═══ Data extracts
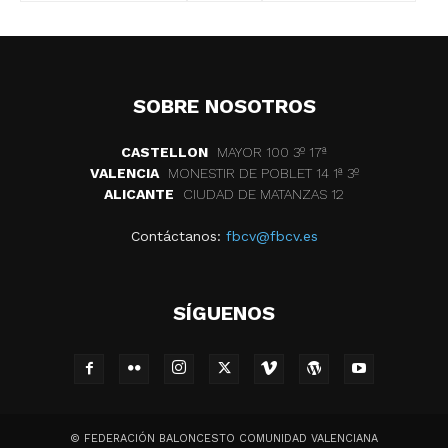
SOBRE NOSOTROS
CASTELLON
MAYOR 100 3º 17ª
VALENCIA
MONESTIR DE POBLET 14 1ª 3º
ALICANTE
CIUDAD DE MATANZAS 12
Contáctanos:
fbcv@fbcv.es
SÍGUENOS
© FEDERACIÓN BALONCESTO COMUNIDAD VALENCIANA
══════
= Instructions for the task =
The records above should be written out in full and unchanged, except that pictures are dropped.

= Exercise response =
SOBRE NOSOTROS
CASTELLON
MAYOR 100 3º 17ª
VALENCIA
MONESTIR DE POBLET 14 1ª 3º
ALICANTE
CIUDAD DE MATANZAS 12
Contáctanos:
fbcv@fbcv.es
SÍGUENOS
© FEDERACIÓN BALONCESTO COMUNIDAD VALENCIANA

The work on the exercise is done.